Study material Start Marker

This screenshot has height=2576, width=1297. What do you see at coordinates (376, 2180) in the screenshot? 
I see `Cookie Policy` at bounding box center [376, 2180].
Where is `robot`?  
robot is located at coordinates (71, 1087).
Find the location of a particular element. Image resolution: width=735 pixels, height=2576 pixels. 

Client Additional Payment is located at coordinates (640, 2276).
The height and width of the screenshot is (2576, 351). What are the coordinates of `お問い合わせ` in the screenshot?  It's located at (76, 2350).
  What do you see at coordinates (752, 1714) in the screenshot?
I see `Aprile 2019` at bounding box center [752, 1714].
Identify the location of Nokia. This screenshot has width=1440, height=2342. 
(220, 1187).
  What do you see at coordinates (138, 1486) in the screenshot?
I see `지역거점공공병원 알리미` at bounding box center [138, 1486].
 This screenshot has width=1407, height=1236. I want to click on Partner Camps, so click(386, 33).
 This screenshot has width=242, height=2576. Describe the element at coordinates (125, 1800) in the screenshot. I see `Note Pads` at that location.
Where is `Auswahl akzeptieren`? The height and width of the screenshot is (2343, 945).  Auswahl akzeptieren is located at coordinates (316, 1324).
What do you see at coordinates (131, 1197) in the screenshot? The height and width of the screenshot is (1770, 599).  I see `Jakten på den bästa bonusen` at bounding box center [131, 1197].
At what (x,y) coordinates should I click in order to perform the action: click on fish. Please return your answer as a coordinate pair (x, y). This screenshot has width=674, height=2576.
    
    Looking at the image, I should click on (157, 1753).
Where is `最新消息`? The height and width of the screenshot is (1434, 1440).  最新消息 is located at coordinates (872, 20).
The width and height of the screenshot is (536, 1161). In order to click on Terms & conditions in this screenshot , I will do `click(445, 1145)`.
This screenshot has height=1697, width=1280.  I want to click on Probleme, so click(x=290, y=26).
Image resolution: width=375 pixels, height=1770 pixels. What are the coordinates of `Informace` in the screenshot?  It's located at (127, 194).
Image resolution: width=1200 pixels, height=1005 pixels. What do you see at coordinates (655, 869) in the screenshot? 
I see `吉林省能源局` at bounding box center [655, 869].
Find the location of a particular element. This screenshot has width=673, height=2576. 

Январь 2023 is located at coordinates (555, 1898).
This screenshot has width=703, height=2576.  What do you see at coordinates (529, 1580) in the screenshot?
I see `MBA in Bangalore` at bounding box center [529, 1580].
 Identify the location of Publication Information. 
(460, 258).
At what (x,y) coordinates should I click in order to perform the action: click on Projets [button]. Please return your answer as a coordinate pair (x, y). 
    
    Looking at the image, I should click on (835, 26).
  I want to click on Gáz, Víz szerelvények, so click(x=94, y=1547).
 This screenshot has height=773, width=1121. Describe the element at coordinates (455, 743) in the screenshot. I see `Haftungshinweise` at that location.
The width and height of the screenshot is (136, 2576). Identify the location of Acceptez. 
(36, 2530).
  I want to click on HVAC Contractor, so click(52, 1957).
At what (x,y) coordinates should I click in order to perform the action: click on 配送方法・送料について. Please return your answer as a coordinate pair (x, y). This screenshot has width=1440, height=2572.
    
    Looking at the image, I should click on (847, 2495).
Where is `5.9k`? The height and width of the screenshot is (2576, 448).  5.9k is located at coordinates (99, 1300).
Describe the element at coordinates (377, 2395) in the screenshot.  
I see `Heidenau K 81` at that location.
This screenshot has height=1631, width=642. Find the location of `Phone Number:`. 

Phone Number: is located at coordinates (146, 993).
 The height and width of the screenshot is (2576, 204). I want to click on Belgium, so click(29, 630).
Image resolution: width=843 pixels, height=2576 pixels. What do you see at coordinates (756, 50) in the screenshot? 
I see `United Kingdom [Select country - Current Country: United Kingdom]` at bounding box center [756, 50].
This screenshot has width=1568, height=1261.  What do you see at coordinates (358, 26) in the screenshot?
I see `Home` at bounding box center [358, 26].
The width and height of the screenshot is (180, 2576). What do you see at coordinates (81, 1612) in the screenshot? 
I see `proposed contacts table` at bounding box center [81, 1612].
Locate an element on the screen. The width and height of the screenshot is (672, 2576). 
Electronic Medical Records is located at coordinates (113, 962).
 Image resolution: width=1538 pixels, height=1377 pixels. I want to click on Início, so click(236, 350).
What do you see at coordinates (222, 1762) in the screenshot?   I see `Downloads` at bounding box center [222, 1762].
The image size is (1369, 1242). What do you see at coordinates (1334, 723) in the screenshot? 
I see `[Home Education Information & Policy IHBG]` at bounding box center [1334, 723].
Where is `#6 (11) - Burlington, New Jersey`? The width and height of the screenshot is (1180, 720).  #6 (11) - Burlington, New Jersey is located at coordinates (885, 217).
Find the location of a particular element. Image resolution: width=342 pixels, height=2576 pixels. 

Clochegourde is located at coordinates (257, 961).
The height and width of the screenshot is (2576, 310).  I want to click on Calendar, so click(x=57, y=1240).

Study material End Marker

▶ **What you should do**: Exactly what appears above must be set down again in full.

▶ **Written response**:
This screenshot has height=2576, width=1297. What do you see at coordinates (376, 2180) in the screenshot? 
I see `Cookie Policy` at bounding box center [376, 2180].
Where is `robot`?  
robot is located at coordinates (71, 1087).
Find the location of a particular element. Image resolution: width=735 pixels, height=2576 pixels. 

Client Additional Payment is located at coordinates (640, 2276).
The height and width of the screenshot is (2576, 351). What are the coordinates of `お問い合わせ` in the screenshot?  It's located at (76, 2350).
  What do you see at coordinates (752, 1714) in the screenshot?
I see `Aprile 2019` at bounding box center [752, 1714].
Identify the location of Nokia. This screenshot has width=1440, height=2342. 
(220, 1187).
  What do you see at coordinates (138, 1486) in the screenshot?
I see `지역거점공공병원 알리미` at bounding box center [138, 1486].
 This screenshot has width=1407, height=1236. I want to click on Partner Camps, so click(386, 33).
 This screenshot has width=242, height=2576. Describe the element at coordinates (125, 1800) in the screenshot. I see `Note Pads` at that location.
Where is `Auswahl akzeptieren`? The height and width of the screenshot is (2343, 945).  Auswahl akzeptieren is located at coordinates (316, 1324).
What do you see at coordinates (131, 1197) in the screenshot? The height and width of the screenshot is (1770, 599).  I see `Jakten på den bästa bonusen` at bounding box center [131, 1197].
At what (x,y) coordinates should I click in order to perform the action: click on fish. Please return your answer as a coordinate pair (x, y). This screenshot has width=674, height=2576.
    
    Looking at the image, I should click on (157, 1753).
Where is `最新消息`? The height and width of the screenshot is (1434, 1440).  最新消息 is located at coordinates (872, 20).
The width and height of the screenshot is (536, 1161). In order to click on Terms & conditions in this screenshot , I will do `click(445, 1145)`.
This screenshot has height=1697, width=1280.  I want to click on Probleme, so click(x=290, y=26).
Image resolution: width=375 pixels, height=1770 pixels. What are the coordinates of `Informace` in the screenshot?  It's located at (127, 194).
Image resolution: width=1200 pixels, height=1005 pixels. What do you see at coordinates (655, 869) in the screenshot? 
I see `吉林省能源局` at bounding box center [655, 869].
Find the location of a particular element. This screenshot has width=673, height=2576. 

Январь 2023 is located at coordinates (555, 1898).
This screenshot has width=703, height=2576.  What do you see at coordinates (529, 1580) in the screenshot?
I see `MBA in Bangalore` at bounding box center [529, 1580].
 Identify the location of Publication Information. 
(460, 258).
At what (x,y) coordinates should I click in order to perform the action: click on Projets [button]. Please return your answer as a coordinate pair (x, y). 
    
    Looking at the image, I should click on (835, 26).
  I want to click on Gáz, Víz szerelvények, so click(x=94, y=1547).
 This screenshot has height=773, width=1121. Describe the element at coordinates (455, 743) in the screenshot. I see `Haftungshinweise` at that location.
The width and height of the screenshot is (136, 2576). Identify the location of Acceptez. 
(36, 2530).
  I want to click on HVAC Contractor, so click(52, 1957).
At what (x,y) coordinates should I click in order to perform the action: click on 配送方法・送料について. Please return your answer as a coordinate pair (x, y). This screenshot has width=1440, height=2572.
    
    Looking at the image, I should click on (847, 2495).
Where is `5.9k`? The height and width of the screenshot is (2576, 448).  5.9k is located at coordinates (99, 1300).
Describe the element at coordinates (377, 2395) in the screenshot.  
I see `Heidenau K 81` at that location.
This screenshot has height=1631, width=642. Find the location of `Phone Number:`. 

Phone Number: is located at coordinates (146, 993).
 The height and width of the screenshot is (2576, 204). I want to click on Belgium, so click(29, 630).
Image resolution: width=843 pixels, height=2576 pixels. What do you see at coordinates (756, 50) in the screenshot? 
I see `United Kingdom [Select country - Current Country: United Kingdom]` at bounding box center [756, 50].
This screenshot has width=1568, height=1261.  What do you see at coordinates (358, 26) in the screenshot?
I see `Home` at bounding box center [358, 26].
The width and height of the screenshot is (180, 2576). What do you see at coordinates (81, 1612) in the screenshot? 
I see `proposed contacts table` at bounding box center [81, 1612].
Locate an element on the screen. The width and height of the screenshot is (672, 2576). 
Electronic Medical Records is located at coordinates (113, 962).
 Image resolution: width=1538 pixels, height=1377 pixels. I want to click on Início, so click(236, 350).
What do you see at coordinates (222, 1762) in the screenshot?   I see `Downloads` at bounding box center [222, 1762].
The image size is (1369, 1242). What do you see at coordinates (1334, 723) in the screenshot? 
I see `[Home Education Information & Policy IHBG]` at bounding box center [1334, 723].
Where is `#6 (11) - Burlington, New Jersey`? The width and height of the screenshot is (1180, 720).  #6 (11) - Burlington, New Jersey is located at coordinates (885, 217).
Find the location of a particular element. Image resolution: width=342 pixels, height=2576 pixels. 

Clochegourde is located at coordinates (257, 961).
The height and width of the screenshot is (2576, 310).  I want to click on Calendar, so click(x=57, y=1240).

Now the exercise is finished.